# Kinetic Molecular Theory of Gases, cont.

### Consequences/predictions:

1. Gases are easy to compress - expected if there is lots of empty space between them.
2. This explains why gases rapidly fill their containers. We also note that they don't condense out as a liquid or solid if they are left in an insulated container (they don't lose energy as they collide with walls.) Brownian motion is also a consequence of their rapid movement.
3. Three is a bit more subtle, and we won't worry about it.
4. From this postulate we expect a distribution of velocities. (Overhead 42, Zumdahl figure 5.20, p 205)

public domain image via Wikipedia Creative Commons‡

Note that for kinetic energy, KE = 1/2 mV2, so V varies as the square root of the mass (m1/2).

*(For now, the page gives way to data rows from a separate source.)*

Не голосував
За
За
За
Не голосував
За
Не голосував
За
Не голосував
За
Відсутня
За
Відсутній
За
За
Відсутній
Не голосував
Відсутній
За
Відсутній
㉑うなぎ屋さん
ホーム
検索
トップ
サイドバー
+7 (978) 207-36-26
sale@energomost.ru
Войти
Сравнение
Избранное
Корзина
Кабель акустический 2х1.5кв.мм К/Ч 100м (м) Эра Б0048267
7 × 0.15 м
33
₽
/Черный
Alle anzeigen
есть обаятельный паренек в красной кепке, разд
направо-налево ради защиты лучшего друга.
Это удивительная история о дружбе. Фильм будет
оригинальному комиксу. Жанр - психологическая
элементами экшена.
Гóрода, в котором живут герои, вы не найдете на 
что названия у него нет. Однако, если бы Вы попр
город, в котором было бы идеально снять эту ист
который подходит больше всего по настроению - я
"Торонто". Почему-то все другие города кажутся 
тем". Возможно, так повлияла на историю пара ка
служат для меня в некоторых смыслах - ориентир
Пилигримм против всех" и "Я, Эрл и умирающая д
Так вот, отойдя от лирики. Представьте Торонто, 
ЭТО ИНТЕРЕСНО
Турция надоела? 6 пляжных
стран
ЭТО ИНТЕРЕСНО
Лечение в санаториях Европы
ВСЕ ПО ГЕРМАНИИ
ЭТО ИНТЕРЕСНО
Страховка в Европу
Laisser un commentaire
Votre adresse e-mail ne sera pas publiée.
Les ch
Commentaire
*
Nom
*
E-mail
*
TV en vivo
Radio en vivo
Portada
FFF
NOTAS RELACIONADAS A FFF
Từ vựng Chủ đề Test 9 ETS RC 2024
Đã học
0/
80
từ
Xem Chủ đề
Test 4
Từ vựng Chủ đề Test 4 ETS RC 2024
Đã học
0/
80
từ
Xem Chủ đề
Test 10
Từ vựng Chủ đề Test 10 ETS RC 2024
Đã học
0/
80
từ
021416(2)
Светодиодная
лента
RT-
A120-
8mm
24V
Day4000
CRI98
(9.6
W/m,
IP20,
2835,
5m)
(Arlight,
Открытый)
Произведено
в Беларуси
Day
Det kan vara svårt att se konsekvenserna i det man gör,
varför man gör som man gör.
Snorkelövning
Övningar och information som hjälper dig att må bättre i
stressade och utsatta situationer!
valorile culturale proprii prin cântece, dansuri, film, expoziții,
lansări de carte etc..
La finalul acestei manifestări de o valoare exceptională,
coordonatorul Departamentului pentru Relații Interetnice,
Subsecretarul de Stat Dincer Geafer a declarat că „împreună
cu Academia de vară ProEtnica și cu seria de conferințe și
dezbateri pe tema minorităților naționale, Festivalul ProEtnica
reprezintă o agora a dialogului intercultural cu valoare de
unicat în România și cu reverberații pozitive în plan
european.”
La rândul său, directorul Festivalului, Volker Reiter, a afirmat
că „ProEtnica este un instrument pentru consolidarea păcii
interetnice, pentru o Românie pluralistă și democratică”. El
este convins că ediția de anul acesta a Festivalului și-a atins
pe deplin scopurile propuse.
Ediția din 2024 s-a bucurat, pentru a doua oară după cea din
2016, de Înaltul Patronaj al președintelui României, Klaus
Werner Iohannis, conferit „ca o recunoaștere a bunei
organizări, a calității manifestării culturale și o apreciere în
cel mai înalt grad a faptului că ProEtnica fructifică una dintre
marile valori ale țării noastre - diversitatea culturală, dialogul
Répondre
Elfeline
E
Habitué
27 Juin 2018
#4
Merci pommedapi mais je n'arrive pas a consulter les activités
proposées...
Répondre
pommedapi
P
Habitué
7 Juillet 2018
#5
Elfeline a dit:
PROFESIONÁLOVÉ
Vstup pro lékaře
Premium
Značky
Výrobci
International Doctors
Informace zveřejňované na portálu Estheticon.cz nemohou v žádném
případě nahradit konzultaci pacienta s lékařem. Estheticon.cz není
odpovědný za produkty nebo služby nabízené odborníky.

Notice also that the energy increases with the square of the velocity. (This is why an accident at 60 mph (88 ft/s) is much worse that one at 30 mph - four times as much energy is involved!)

# Energy

### Law of Conservation of Energy

Energy can be transformed, but is neither created nor destroyed in chemical processes. Thus radiant energy can be transformed into heat which may to used to expand the volume of a gas and vice versa, bond energy can be converted into heat and/or light, etc.

Some common forms of energy important to our study include:

• Kinetic Energy (KE) - energy due to motion. KE = 1/2 mv2.
• Potential Energy (PE) - energy due to position. In chemical systems we also say it is due to composition, though ultimately this reduces to positions of atoms and electrons relative to each other.

#### State Functions

Kinetic energy, potential energy, pressure, and volume are all examples of State Functions. They are all properties that depend only on the current state - they are all independent of the path used to reach this state.

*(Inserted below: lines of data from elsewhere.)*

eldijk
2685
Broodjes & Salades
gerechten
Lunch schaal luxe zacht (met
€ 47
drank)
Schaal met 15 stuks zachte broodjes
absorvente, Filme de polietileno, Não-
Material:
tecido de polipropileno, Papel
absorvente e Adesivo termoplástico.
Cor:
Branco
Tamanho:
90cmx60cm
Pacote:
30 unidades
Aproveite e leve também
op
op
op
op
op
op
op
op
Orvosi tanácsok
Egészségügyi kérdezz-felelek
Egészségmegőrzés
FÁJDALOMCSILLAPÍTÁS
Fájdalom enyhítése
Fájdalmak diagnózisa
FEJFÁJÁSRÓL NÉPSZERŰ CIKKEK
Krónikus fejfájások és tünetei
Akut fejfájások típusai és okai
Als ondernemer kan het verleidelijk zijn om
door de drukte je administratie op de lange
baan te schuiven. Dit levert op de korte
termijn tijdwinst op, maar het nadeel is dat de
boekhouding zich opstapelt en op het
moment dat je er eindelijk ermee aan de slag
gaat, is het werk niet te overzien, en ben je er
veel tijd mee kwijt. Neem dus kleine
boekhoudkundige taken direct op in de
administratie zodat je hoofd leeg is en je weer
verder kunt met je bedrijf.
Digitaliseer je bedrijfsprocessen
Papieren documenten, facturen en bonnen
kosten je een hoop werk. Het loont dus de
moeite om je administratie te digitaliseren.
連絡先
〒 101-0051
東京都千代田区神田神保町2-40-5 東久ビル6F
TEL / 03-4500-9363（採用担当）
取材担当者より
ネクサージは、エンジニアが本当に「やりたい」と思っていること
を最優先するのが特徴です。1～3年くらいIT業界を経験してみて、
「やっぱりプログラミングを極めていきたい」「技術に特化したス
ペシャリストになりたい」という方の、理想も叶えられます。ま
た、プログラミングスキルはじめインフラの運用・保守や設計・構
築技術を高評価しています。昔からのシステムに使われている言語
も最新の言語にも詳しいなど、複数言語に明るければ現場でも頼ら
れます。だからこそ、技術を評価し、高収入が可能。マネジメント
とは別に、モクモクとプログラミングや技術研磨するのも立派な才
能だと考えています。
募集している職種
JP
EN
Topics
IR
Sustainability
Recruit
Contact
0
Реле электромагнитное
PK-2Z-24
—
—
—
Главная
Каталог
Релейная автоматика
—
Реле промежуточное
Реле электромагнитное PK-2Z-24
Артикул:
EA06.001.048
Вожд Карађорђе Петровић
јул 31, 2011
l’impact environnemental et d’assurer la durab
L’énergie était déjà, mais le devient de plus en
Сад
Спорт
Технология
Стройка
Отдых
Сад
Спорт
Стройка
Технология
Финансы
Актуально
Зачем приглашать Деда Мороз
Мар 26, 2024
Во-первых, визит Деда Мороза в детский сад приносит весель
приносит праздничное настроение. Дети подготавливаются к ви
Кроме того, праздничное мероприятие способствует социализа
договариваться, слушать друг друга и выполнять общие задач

# The First Law of Thermodynamics

The First Law of Thermodynamics says that the energy of the Universe is constant. Thus it is another name for the law of conservation of energy. Symbolically it is written:

E = q + w

where E is energy, q is heat, and w is work.

Note that according to this law we can still do things with energy, its just that they are always compensated. (Thus as the Universe expands, work is done against gravity and the heat in the Universe decreases as manifested by a decreasing average temperature.)

Generally in thermodynamics we refer to systems. A system is simply a portion of the universe we wish to work with. For the expression

E = q + w

where E is the internal energy (the total KE and PE) of the system.

q = the quantity of heat exchanged by the system:

• if the system gains heat, q = positive, and we say the process is endothermic.
• if the system loses heat, q = negative, and we say the process is exothermic.

Notice in each case endo- and exo- are in respect to the system, not the surroundings. For example, a fire is exothermic, because heat comes out of the fire - the fuel loses heat, even though you (part of the surroundings) may gain some of it.

Keep in mind that heat always flows naturally from hotter to cooler systems. Energy must be used up to move heat in the opposite direction, as in a refrigerator.

w (in chemistry) = the work done by or on the system:

• w = positive when work is done on the system (e.g. as gas is compressed)
• w = negative when the system does work on its surroundings (e.g. a gas moves a piston by expansion - notice that an ideal gas expanding in space does no work!).

Note that if no heat is transferred to or from a system (it is isolated in a "thermos"), then all energy must appear as work. On the other hand, if no work is done, then all energy must appear as heat (this is utilized in calorimetry which is discussed below).

Example: A quantity of air in a cylinder expands against a piston doing 4.5 kJ of work while 10.0 kJ of heat is added. How much has the energy of the air changed?

E = q + w

• Heat is added, therefore q is (+)
• Work is done by the system (the air expands), therefore w is (-)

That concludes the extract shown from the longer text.